For those who’re working self-managed Kafka on AWS, we encourage you to attempt the managed Kafka providing, Amazon MSK.
Concerning the Authors
Rivlin Pereira is Workers DevOps Engineer at VMware Tanzu Division. He’s very captivated with Kubernetes and works on CloudHealth Platform constructing and working cloud options which are scalable, dependable and value efficient.
Vaibhav Pandey, a Workers Software program Engineer at Broadcom, is a key contributor to the event of cloud computing options. Specializing in architecting and engineering information storage layers, he’s captivated with constructing and scaling SaaS functions for optimum efficiency.

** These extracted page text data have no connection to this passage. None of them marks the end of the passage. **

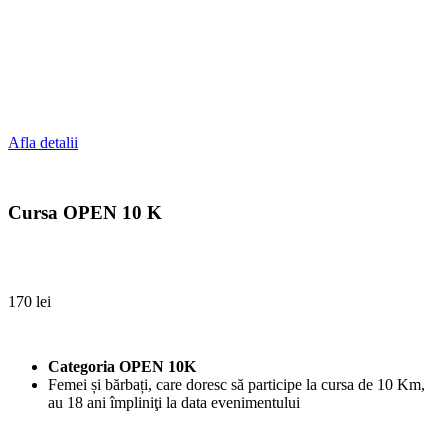
Afla detalii
Cursa OPEN 10 K
170 lei
Categoria OPEN 10K
Femei și bărbați, care doresc să participe la cursa de 10 Km,
au 18 ani împliniţi la data evenimentului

Raj Ramasubbu is a Senior Analytics Specialist Options Architect centered on massive information and analytics and AI/ML with Amazon Internet Providers. He helps clients architect and construct extremely scalable, performant, and safe cloud-based options on AWS. Raj supplied technical experience and management in constructing information engineering, massive information analytics, enterprise intelligence, and information science options for over 18 years previous to becoming a member of AWS. He helped clients in varied trade verticals like healthcare, medical units, life science, retail, asset administration, automobile insurance coverage, residential REIT, agriculture, title insurance coverage, provide chain, doc administration, and actual property.
Todd McGrath is an information streaming specialist at Amazon Internet Providers the place he advises clients on their streaming methods, integration, structure, and options. On the private facet, he enjoys watching and supporting his 3 youngsters of their most popular actions in addition to following his personal pursuits akin to fishing, pickleball, ice hockey, and pleased hour with family and friends on pontoon boats. Join with him on LinkedIn.
Satya Pattanaik is a Sr. Options Architect at AWS. He has been serving to ISVs construct scalable and resilient functions on AWS Cloud. Prior becoming a member of AWS, he performed important function in Enterprise segments with their development and success. Exterior of labor, he spends time studying “find out how to cook dinner a flavorful BBQ” and attempting out new recipes.